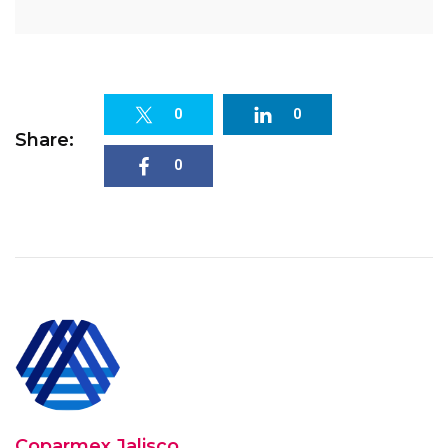
0
0
Share:
0
Coparmex Jalisco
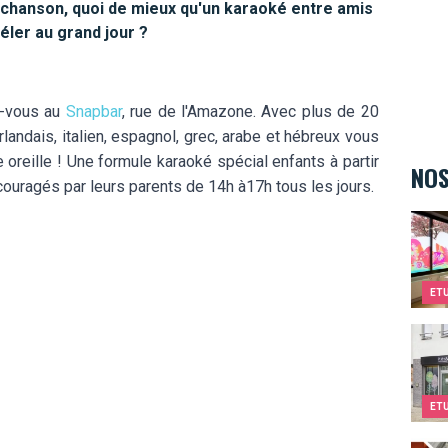
 chanson, quoi de mieux qu'un karaoké entre amis
véler au grand jour ?
z-vous au
Snapbar
, rue de l'Amazone. Avec plus de 20
landais, italien, espagnol, grec, arabe et hébreux vous
 oreille ! Une formule karaoké spécial enfants à partir
NOS
ouragés par leurs parents de 14h à17h tous les jours.
Kids&
ET
Kids&
ET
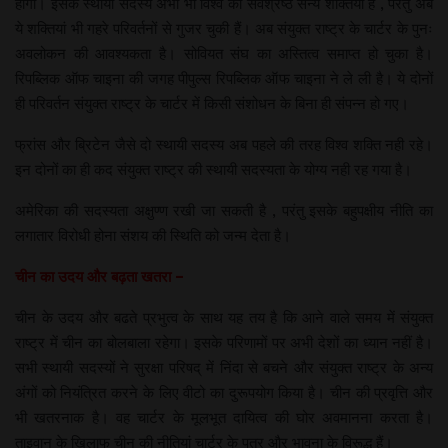
होगा। इसके स्थायी सदस्य अभी भी विश्व की सर्वश्रेष्ठ सैन्य शक्तियां हैं , परंतु अब
ये शक्तियां भी गहरे परिवर्तनों से गुजर चुकी हैं। अब संयुक्त राष्ट्र के चार्टर के पुनः
अवलोकन की आवश्यकता है। सोवियत संघ का अस्तित्व समाप्त हो चुका है।
रिपब्लिक ऑफ चाइना की जगह पीपुल्स रिपब्लिक ऑफ चाइना ने ले ली है। ये दोनों
ही परिवर्तन संयुक्त राष्ट्र के चार्टर में किसी संशोधन के बिना ही संपन्न हो गए।
फ्रांस और ब्रिटेन जैसे दो स्थायी सदस्य अब पहले की तरह विश्व शक्ति नही रहे।
इन दोनों का ही कद संयुक्त राष्ट्र की स्थायी सदस्यता के योग्य नही रह गया है।
अमेरिका की सदस्यता अक्षुण्ण रखी जा सकती है , परंतु इसके बहुपक्षीय नीति का
लगातार विरोधी होना संशय की स्थिति को जन्म देता है।
चीन का उदय और बढ़ता खतरा –
चीन के उदय और बढते प्रभुत्व के साथ यह तय है कि आने वाले समय में संयुक्त
राष्ट्र में चीन का बोलबाला रहेगा। इसके परिणामों पर अभी देशों का ध्यान नहीं है।
सभी स्थायी सदस्यों ने सुरक्षा परिषद् में निंदा से बचने और संयुक्त राष्ट्र के अन्य
अंगों को नियंत्रित करने के लिए वीटो का दुरूपयोग किया है। चीन की प्रवृत्ति और
भी खतरनाक है। वह चार्टर के मूलभूत दायित्व की घोर अवमानना करता है।
ताइवान के खिलाफ चीन की नीतियां चार्टर के पत्र और भावना के विरूद्ध हैं।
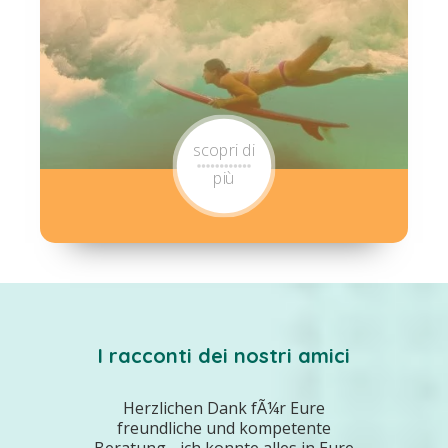
scopri di
più
I racconti dei nostri amici
Herzlichen Dank fÃ¼r Eure
freundliche und kompetente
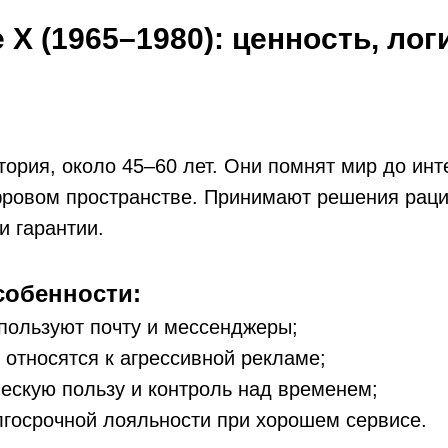
X (1965–1980): ценность, лог
тория, около 45–60 лет. Они помнят мир до инт
фровом пространстве. Принимают решения раци
и гарантии.
обенности:
пользуют почту и мессенджеры;
относятся к агрессивной рекламе;
ескую пользу и контроль над временем;
лгосрочной лояльности при хорошем сервисе.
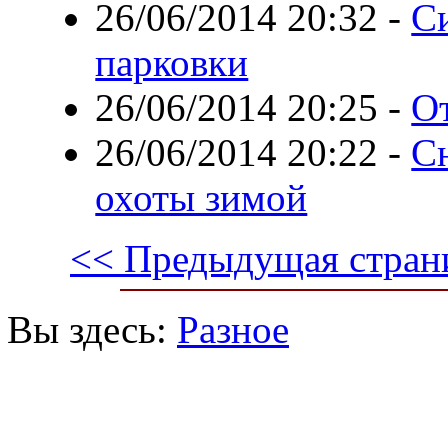
26/06/2014 20:32
-
С
парковки
26/06/2014 20:25
-
От
26/06/2014 20:22
-
С
охоты зимой
<< Предыдущая стран
Вы здесь:
Разное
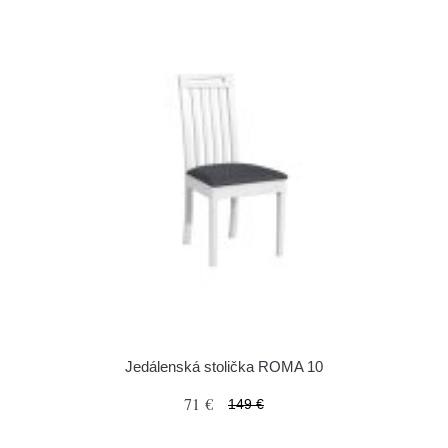
Jedálenská stolička ROMA 10
71 €
149 €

_ _ _ _ _ _ _

§ **Brief**: The task calls for every line of the material that contains the string "karaoké".

§ **Result of the exercise**:
 chanson, quoi de mieux qu'un karaoké entre amis
 oreille ! Une formule karaoké spécial enfants à partir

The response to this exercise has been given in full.